The Silent Man frowned at the table, his expression quite still. “What one sacrifices personally is one matter,” Helen said. “Other cultures share similar concepts. But later on the Mesoamerican religions started to change. People less often offered their own blood…and much more often, someone else’s. In time the sacrifice became a way for populations to stay stable, for nations to dominate each other or dispose of captives of war. Later still a nasty inversion happened: wars were started to acquire enough captives to keep the sacrifices going. And the Aztecs were the people most enthusiastic about doing such things in large numbers.”

The Silent Man shook his head.

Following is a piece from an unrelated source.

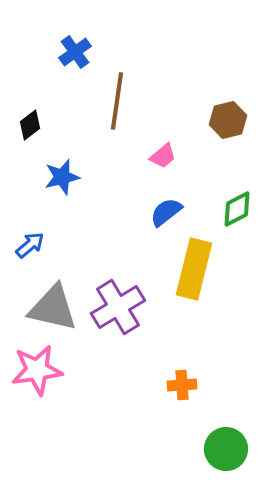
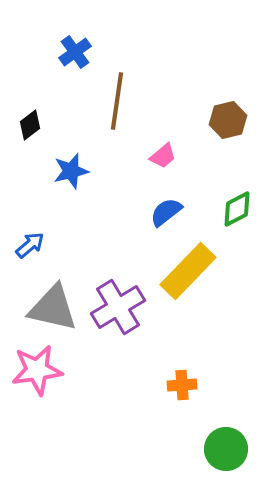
blue star: moved 9 px right, 6 px up
yellow rectangle: moved 6 px left, 2 px down; rotated 30 degrees clockwise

But why would people do that now? What in the world would they hope to gain?

“Maybe nothing in this world,” Arhu said. “The Lady in Black hated everything she saw here. She thought that whatever she’d been doing had made her some friend outside of everything.” His tail was lashing now. “A friend who was going to put an end to it all.”

Urruah had for some while been sitting upright with his eyes half-closed, looking like an angry Egyptian statue, and saying about as much. Now he opened his eyes a bit more. “I’d prefer it too,” he said, “if all this was just down to some crazed psychotic ehhif with a deathwish that he’s projecting onto everyone around him.” He turned to look at the Silent Man. “But I don’t think we can afford to ignore any explanation, no matter how distasteful. Any one might be the right one, and we don’t dare blind ourselves to spare our tender sensibilities. There’s too much at stake.”

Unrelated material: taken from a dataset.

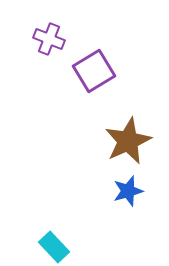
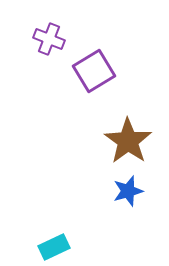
brown star: rotated 12 degrees counterclockwise
cyan rectangle: rotated 72 degrees counterclockwise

Their eyes locked. After a long moment, the Silent Man let out a breath, looked over at Helen again. There were two more? he said.

She nodded. “Here, and here,” she said, adding two more dots on either side of the skeletal map. One of them was much further north from Wilshire than any of the others. The other was much further along, past Hollywood proper and further into the mountains still. “Sixteen days ago,” Helen said. “An old homeless woman – the only woman in this new group – and a middle-aged man with a police record, a burglar. Both dumped, like the others, on waste ground.” She folded her hands on the tablecloth and sighed.

Everyone was quiet for a few moments, considering the map. “That missing head,” Hwaith said after a few moments. “I keep thinking about that. I mean, not that taking their hearts isn’t bad enough, but why the head too?” He flicked his ears sideways and forward again in bemusement.